Why Did My Dog Eat That??

Sometimes we just don’t understand what would entice a dog to eat the strange things they do. The most common items that dogs swallow that can cause a gastrointestinal obstruction are socks(it wasn’t the dryer monster after all?), underwear, pantyhose, rocks, balls, chew toys or children’s toys, corn cobs, bones, hair ties, garbage, and sticks. Gastrointestinal obstruction is defined as the partial or complete blockage of the flow of nutrients (solid or liquid) ingested into the body, and/or secretions from the stomach into and through the intestines. It is a fairly common condition in dogs because they tend to be less discriminating about what they ingest. Sometimes the foreign object can pass on its own, some may need some medical assistance, and others require surgery to remove the object. Here are some of the reasons why your pet may have eaten that strand of Christmas lights over the holidays:

Nutritional Deficiencies and Medical Conditions

Today’s dog foods should provide adequate nutrition for your pets needs, however, some foods may be lower in certain nutrients, resulting in your pets need to attempt to supplement their diet. It’s a good idea to have a vet check your pet for any nutritional deficiencies or medical conditions.

Boredom and Anxiety

Dogs get bored easily, especially if they doesn’t have an outlet for burning energy. Eating whatever he can find is something he does to pass the time. Dogs who are stressed or have separation anxiety will often eat anything in front of them to relieve stress or out of frustration because you aren’t there. Make sure your pet gets plenty of exercise and mental stimulation to decrease boredom. If your pet suffers from anxiety, talk to your vet or a certified animal behaviorist about how to treat him.

Need to Chew

Dogs love to chew, and may be so into whatever strange thing he’s found that he accidentally swallows it. Make sure your dog has appropriate toys that he can’t swallow, and always keep anything you don’t want chewed out of his reach. Puppies that are teething are more prone to chew on things as well, so make sure to keep any items out of his reach when he is not being monitored.

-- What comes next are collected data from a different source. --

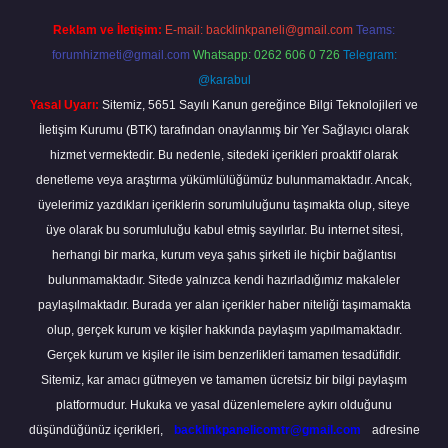
Reklam ve İletişim:
E-mail:
backlinkpaneli@gmail.com
Teams:
forumhizmeti@gmail.com
Whatsapp: 0262 606 0 726
Telegram:
@karabul
Yasal Uyarı:
Sitemiz, 5651 Sayılı Kanun gereğince Bilgi Teknolojileri ve
İletişim Kurumu (BTK) tarafından onaylanmış bir Yer Sağlayıcı olarak
hizmet vermektedir. Bu nedenle, sitedeki içerikleri proaktif olarak
denetleme veya araştırma yükümlülüğümüz bulunmamaktadır. Ancak,
üyelerimiz yazdıkları içeriklerin sorumluluğunu taşımakta olup, siteye
üye olarak bu sorumluluğu kabul etmiş sayılırlar. Bu internet sitesi,
herhangi bir marka, kurum veya şahıs şirketi ile hiçbir bağlantısı
bulunmamaktadır. Sitede yalnızca kendi hazırladığımız makaleler
paylaşılmaktadır. Burada yer alan içerikler haber niteliği taşımamakta
olup, gerçek kurum ve kişiler hakkında paylaşım yapılmamaktadır.
Gerçek kurum ve kişiler ile isim benzerlikleri tamamen tesadüfidir.
Sitemiz, kar amacı gütmeyen ve tamamen ücretsiz bir bilgi paylaşım
platformudur. Hukuka ve yasal düzenlemelere aykırı olduğunu
düşündüğünüz içerikleri,
backlinkpanelicomtr@gmail.com
adresine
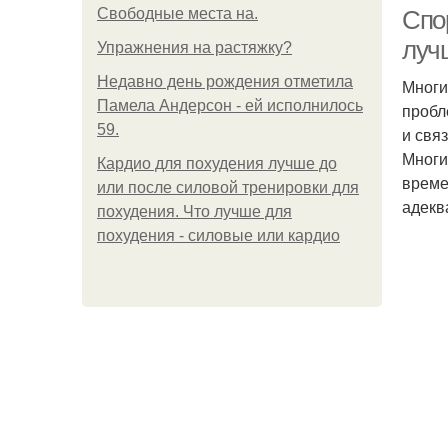
Свободные места на.
Спор
луч
Упражнения на растяжку?
Недавно день рождения отметила
Многи
Памела Андерсон - ей исполнилось
пробл
59.
и свя
Многи
Кардио для похудения лучше до
време
или после силовой тренировки для
адекв
похудения. Что лучше для
похудения - силовые или кардио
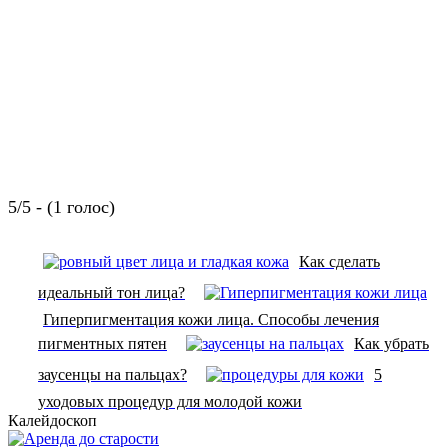
5/5 - (1 голос)
Как сделать
идеальный тон лица?
Гиперпигментация кожи лица. Способы лечения
пигментных пятен
Как убрать
заусенцы на пальцах?
5
уходовых процедур для молодой кожи
Калейдоскоп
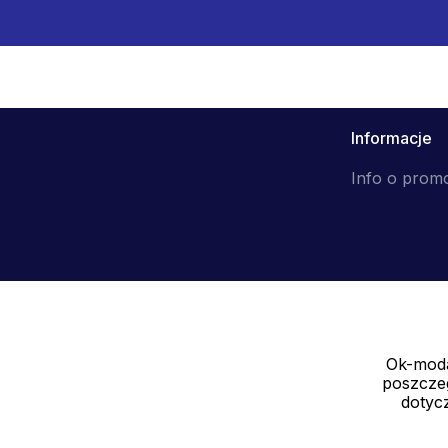
Informacje
Info o prom
Ok-moda
Sprzedawca
poszczeg
SOLEDO, s.r.o. IČ: 29298679
dotycz
Nové sady 988/2, 60200 Brno CZ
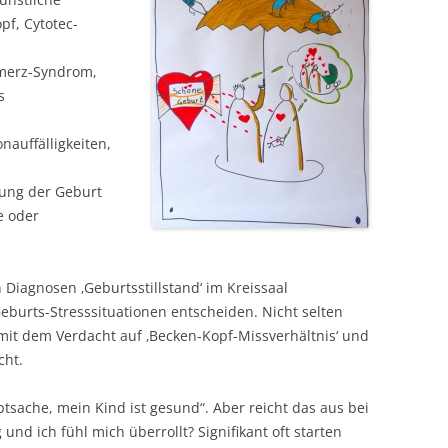
f, Cytotec-
merz-Syndrom,
s
nauffälligkeiten,
ung der Geburt
ge oder
Diagnosen ‚Geburtsstillstand‘ im Kreissaal
burts-Stresssituationen entscheiden. Nicht selten
it dem Verdacht auf ‚Becken-Kopf-Missverhältnis‘ und
cht.
ptsache, mein Kind ist gesund“. Aber reicht das aus bei
nd ich fühl mich überrollt? Signifikant oft starten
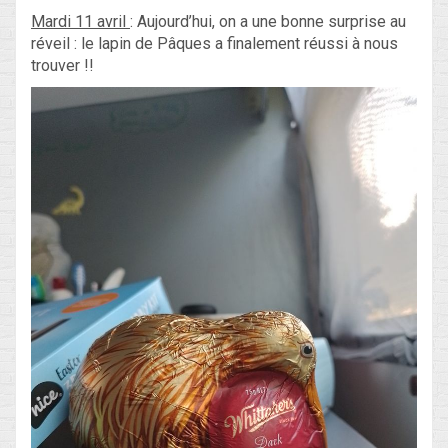
Mardi 11 avril
: Aujourd’hui, on a une bonne surprise au
réveil : le lapin de Pâques a finalement réussi à nous
trouver !!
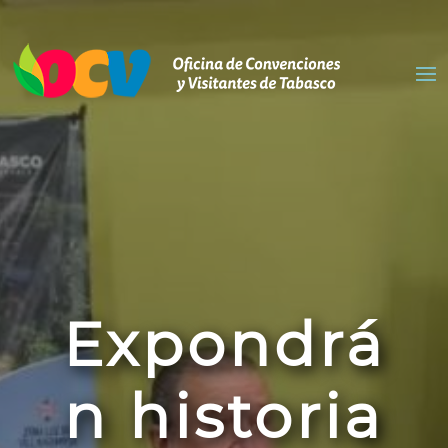
Expondrá
n historia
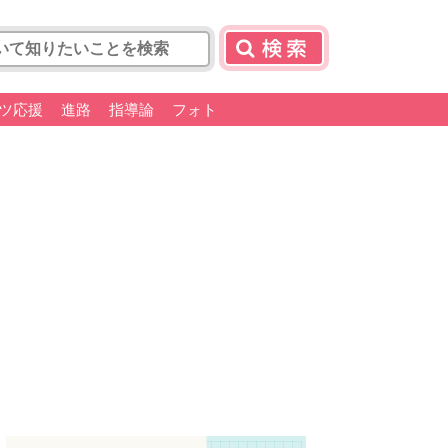
ツ応援
進路
指導論
フォト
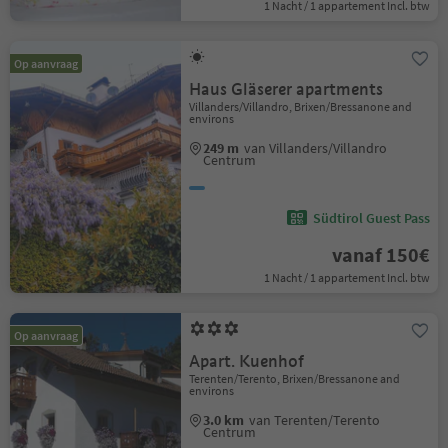
1 Nacht / 1 appartement Incl. btw
Op aanvraag
Haus Gläserer apartments
Villanders/Villandro, Brixen/Bressanone and
environs
249 m
van Villanders/Villandro
Centrum
Südtirol Guest Pass
vanaf 150€
1 Nacht / 1 appartement Incl. btw
Op aanvraag
Apart. Kuenhof
Terenten/Terento, Brixen/Bressanone and
environs
3.0 km
van Terenten/Terento
Centrum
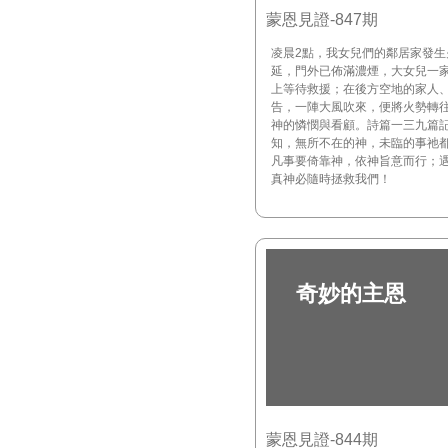
蒙恩見證-847期
凌晨2點，我女兒們的鄰居家發生
延，門外已佈滿濃煙，大女兒一
上等待救援；在後方空地的家人
告，一陣大風吹來，便將火勢轉
神的憐憫與看顧。詩篇一三九篇
知，無所不在的神，未臨的事祂
凡事要倚靠神，依神旨意而行；
真神必隨時拯救我們！
奇妙的主恩
蒙恩見證-844期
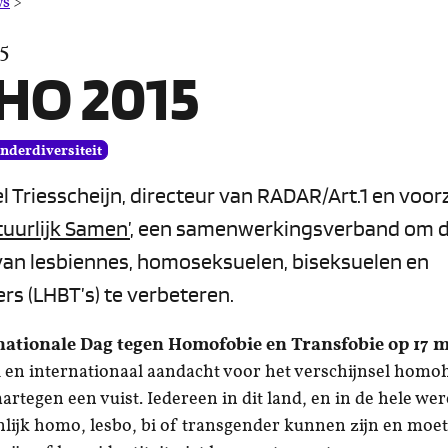
IDAHO
ws
>
2015
5
HO 2015
enderdiversiteit
el Triesscheijn, directeur van RADAR/Art.1 en voor
tuurlijk Samen’
, een samenwerkingsverband om 
 van lesbiennes, homoseksuelen, biseksuelen en
rs (LHBT’s) te verbeteren.
nationale Dag tegen Homofobie en Transfobie op 17 m
 en internationaal aandacht voor het verschijnsel homo
rtegen een vuist. Iedereen in dit land, en in de hele we
ijk homo, lesbo, bi of transgender kunnen zijn en moet 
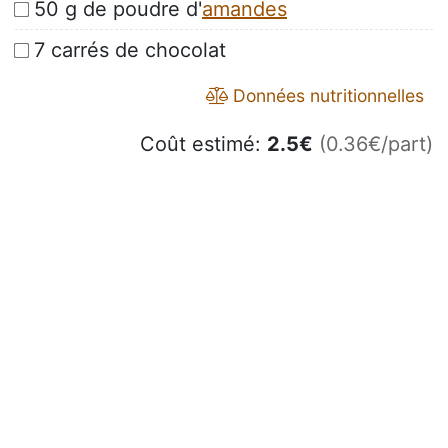
50 g de poudre d'
amandes
7 carrés de chocolat
Données nutritionnelles
Coût estimé:
2.5
€
(0.36€/part)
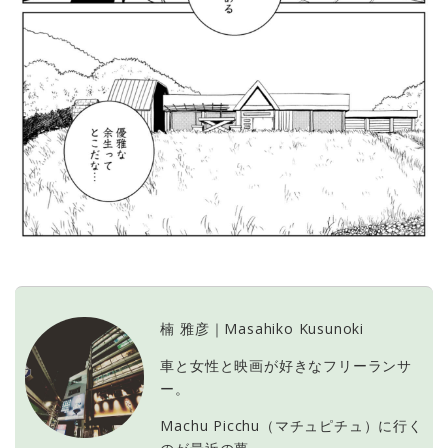
楠 雅彦｜Masahiko Kusunoki
車と女性と映画が好きなフリーランサ
ー。
Machu Picchu（マチュピチュ）に行く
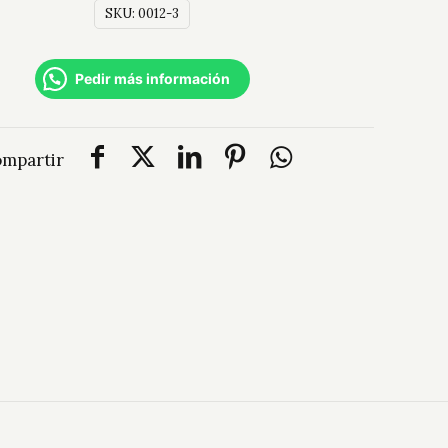
SKU:
0012-3
Pedir más información
mpartir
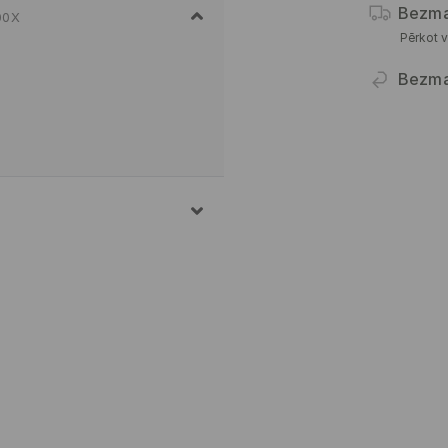
Bezma
00X
Pērkot v
Bezma
ĪDS, 18% ELASTĀNS
 POLIESTERIS, 10%
RTĒJĀ TEMPERATŪRA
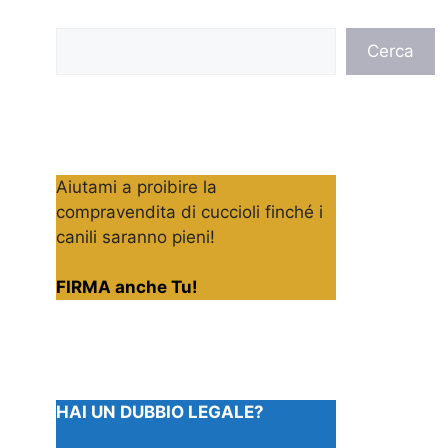
Cerca
Cerca
Aiutami a proibire la
compravendita di cuccioli finché i
canili saranno pieni!
FIRMA anche Tu!
HAI UN DUBBIO LEGALE?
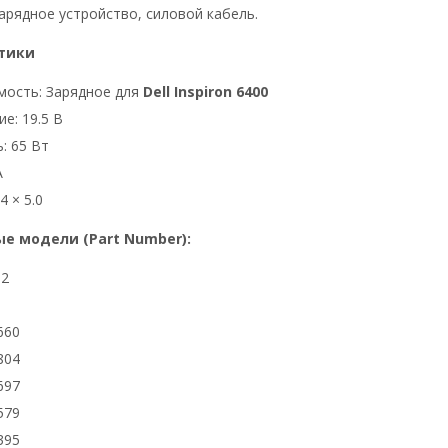
арядное устройство, силовой кабель.
тики
мость: Зарядное для
Dell Inspiron 6400
е: 19.5 В
: 65 Вт
А
4 × 5.0
е модели (Part Number):
92
660
804
697
579
395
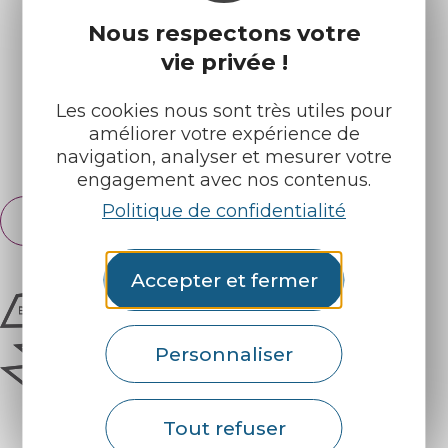
Nos brochures
Météo
Nous respectons votre
vie privée !
Retrouvez-nous sur :
Les cookies nous sont très utiles pour
améliorer votre expérience de
Espace pro
Partenaires
navigation, analyser et mesurer votre
engagement avec nos contenus.
Politique de confidentialité
Français
English
Accepter et fermer
Personnaliser
Tout refuser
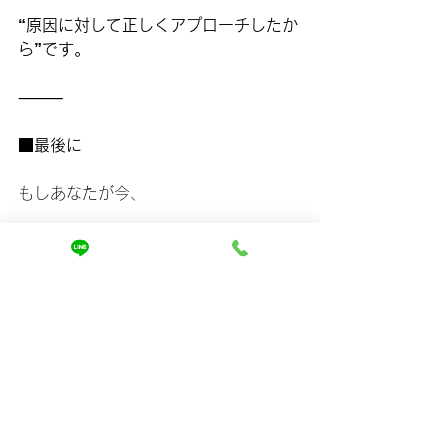
“原因に対して正しくアプローチしたか
ら”です。
⸻
■最後に
もしあなたが今、
・朝のまとまりにストレスを感じてい
る
・年々髪が扱いにくくなっている
・色々試したけど変わらない
そう感じているなら、
それは“限界”ではなく、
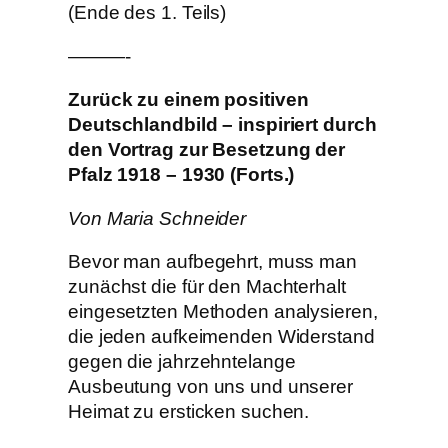
(Ende des 1. Teils)
———-
Zurück zu einem positiven
Deutschlandbild – inspiriert durch
den Vortrag zur Besetzung der
Pfalz 1918 – 1930 (Forts.)
Von Maria Schneider
Bevor man aufbegehrt, muss man
zunächst die für den Machterhalt
eingesetzten Methoden analysieren,
die jeden aufkeimenden Widerstand
gegen die jahrzehntelange
Ausbeutung von uns und unserer
Heimat zu ersticken suchen.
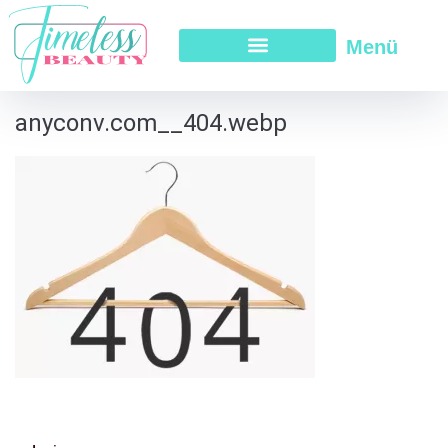
Menü
anyconv.com__404.webp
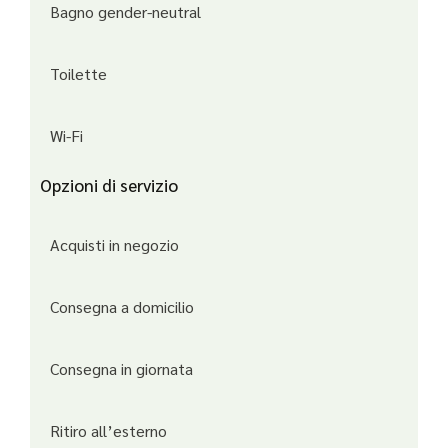
Bagno gender-neutral
Toilette
Wi-Fi
Opzioni di servizio
Acquisti in negozio
Consegna a domicilio
Consegna in giornata
Ritiro all’esterno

As scavengers, your dogs ancestors ate many random things, just because it was available. Your pet may still have that instinct to eat whatever he can find, regardless of the fact that he is fed high quality food multiple times a day. Instinct can be hard to overcome, but a certified dog trainer can help you learn how to reduce his impulse to scavenge.


Dogs taste and explore the texture of strange objects with their mouths. Sometimes they swallow the object accidentally or because it tasted or smelled good. As much as possible, keep objects he can swallow out of reach and be alert to anything he could swallow while walking or playing in the yard.

Cravings and Taste

Your pet’s craving for a certain taste might be responsible for what he eats, especially in cases of grass, wood, and dirt eating. Pet Library suggests that dogs in the wild ate grass for fiber and that they would have eaten grass or leaves in or around the animal they ate for dinner. Dirt and sand often contain traces of other animals, insects or garbage residue, making the dirt just part of the yummy treat. Keeping your pet away from tasty dirt or wood chips is the only way to stop him from eating it.

Although using the excuse “my dog at my homework” sounds like an easy out, let’s not actually let the dog eat it!